Her words spin like a broken record in her head before she can finally spit them out. Internal motivation isn’t enough. She goes nonverbal quite frequently, waiting for her words to finally gain the courage to leave her throat. She has come to know patience personally. This drives her boyfriend crazy. He begs her to speak, but it feels impossible.

She wants to be someone of worth and be equated to something meaningful. She hopes that one day she will be able to live a light life, one that is not suffocating. She longs to be beautiful, but maybe more importantly, see herself as beautiful. She wants to be “better”, and to move away from the diagnoses, both medical and mental. I don't know if that is possible. Maybe acceptance is the key. 

She is confused about what she really wants out of life, to be loved or to love. She doesn't understand how to do both. She tends to isolate herself from all those who want to give her love. She’s confused if they actually want to or if it’s an obligatory chore. However, she is quite literally willing to do anything for the people closest in her life. And those who are not. Really anyone. This needs to stop. 

Not being enough scares the living shit out of her. She fears making eye contact; she's been told you can see everything in her big eyes. You must keep the steel wall high and intact. She is willing to go to extreme lengths to ensure she doesn't turn out like certain people in her life. She’s scared of kites, specifically the big ones at the beach, and claims that she doesn't know why or understand how they make her feel, but really, she fears that the explanation is too personal.

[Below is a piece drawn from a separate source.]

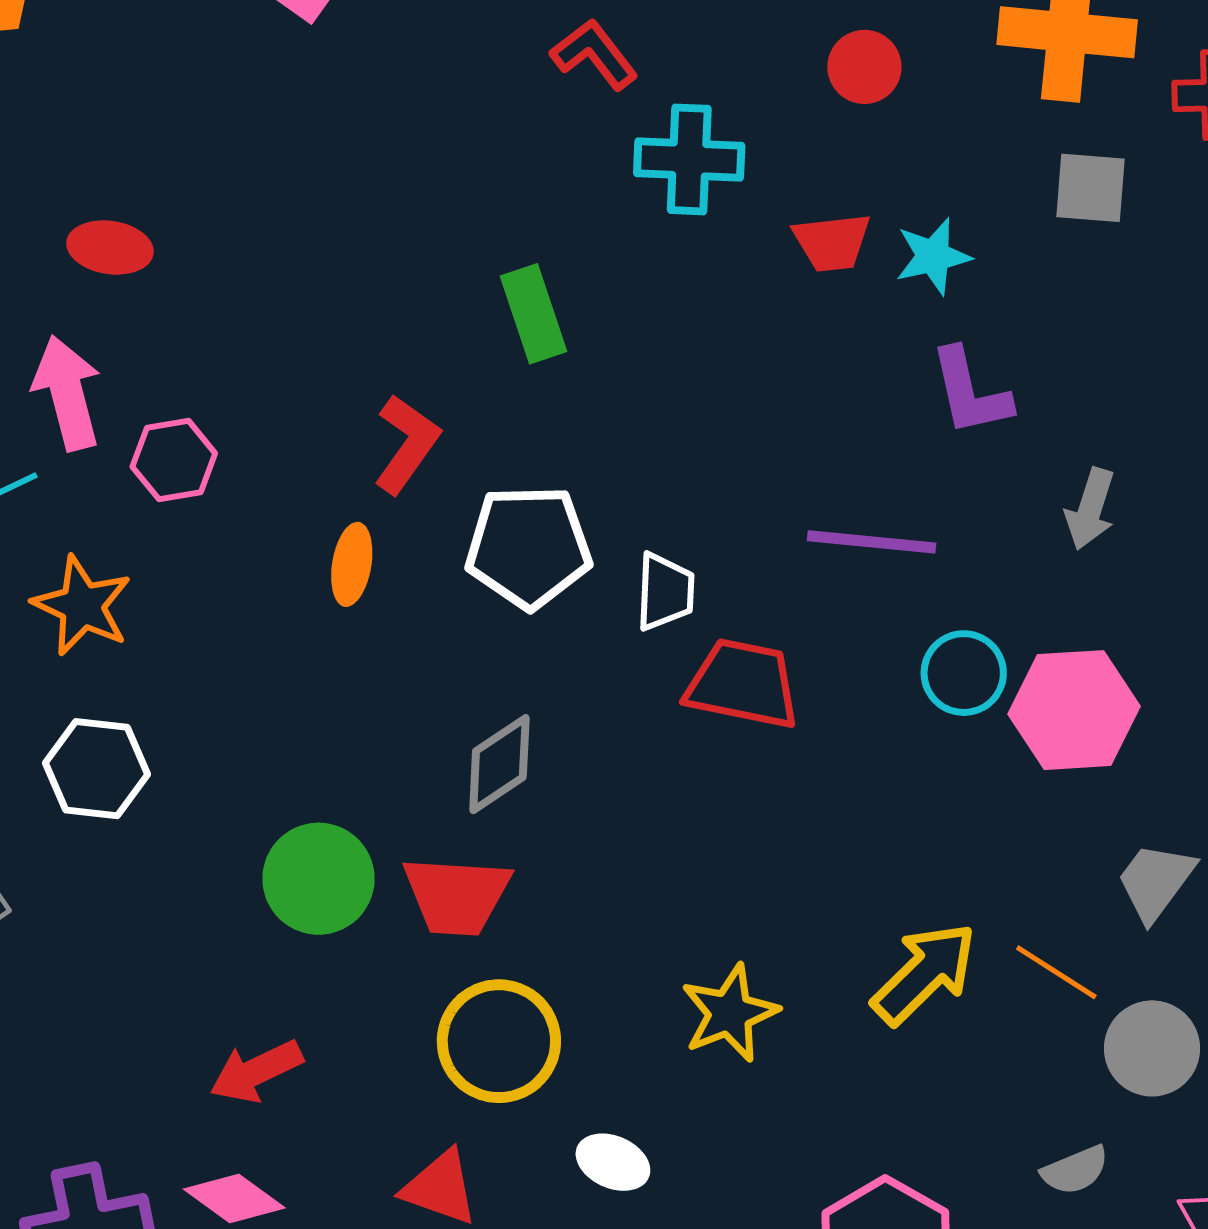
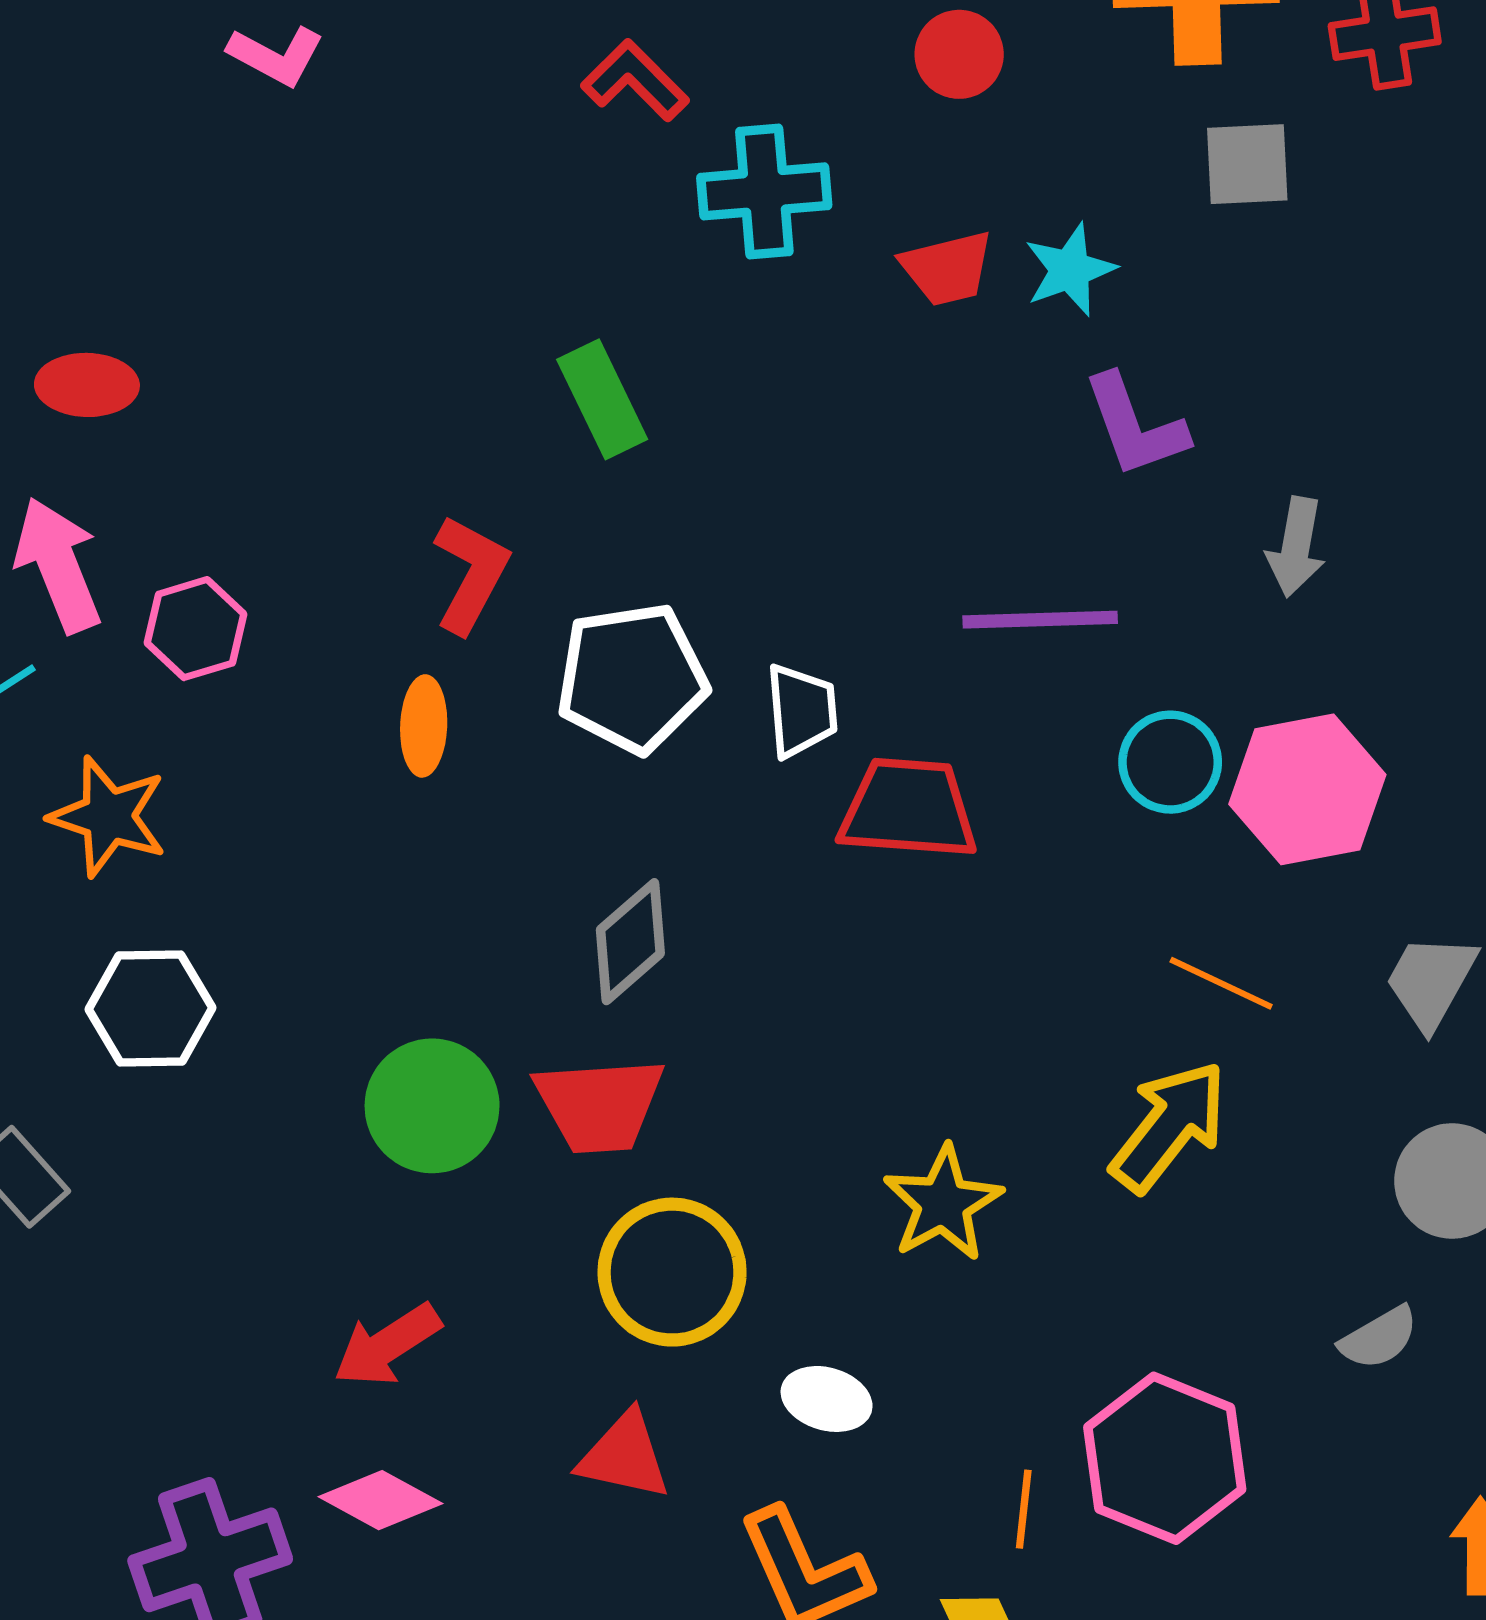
orange line: (1056, 972) -> (1221, 983), moved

She’s afraid to be laid bare in front of others—what's even scarier is that she chooses to do it. Does she want to get hurt? We tend to hide those parts of ourselves, scared to display our wounds in fear that the conviction and disapproval of others will hit too deep. 

She loves more than she will ever allow herself to receive; she calls herself a people pleaser, but I really think it's a terrifying form of self destruction. She doesn't know any better, but she will get angry with you for not stopping her. She frequently forgets that she's stubborn. Her relationships tend to disintegrate as she simultaneously lets them disintegrate her. 

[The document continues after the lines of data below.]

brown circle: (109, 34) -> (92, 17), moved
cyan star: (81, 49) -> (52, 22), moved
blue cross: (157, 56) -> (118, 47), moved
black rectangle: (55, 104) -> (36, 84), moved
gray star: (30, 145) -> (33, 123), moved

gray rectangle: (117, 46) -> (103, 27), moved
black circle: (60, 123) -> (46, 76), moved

She enjoys picking up bad habits from the people she loves. It makes her think of them every time she executes them. She likes thinking of the people who take up space in her heart. Strangely, she wants to become better at the bad habit than the original owner of it. 

To experience the pain of grief is a gift. In some light, you can see that grief is the pain of having so much love for someone, or something, and with nowhere to put it. To experience love is to experience pain. She finds herself always grieving, whether it is a different version of herself, the feeling of happiness, a moment in time, or a physical being, she always finds something to grieve over, I think she enjoys the pain. 

To explain a person's existence means to understand them at their most vulnerable. To imagine how they behave in their room alone, in conversations with people they know and love and with strangers. To lay out who you are from a third person perspective is the most terrifying, it is a sort of embarrassingly painful therapy. 

But no character remains stagnant, everyone has an arc. Maybe she’ll stop painting her nails red, the red from the heart on her sleeve is enough; maybe she’ll find a shoulder that is just the right height. Hopefully, she’ll learn how to let people in, make eye contact, and uncross her legs; it leads to spider veins and we all know she doesn't want that. Maybe she’ll start drinking more tea to warm her throat, she has important words that want to escape; I think she’s getting warmer.

If you truly think about it, you are just a character in your own life, hopefully the main character, but a character nonetheless.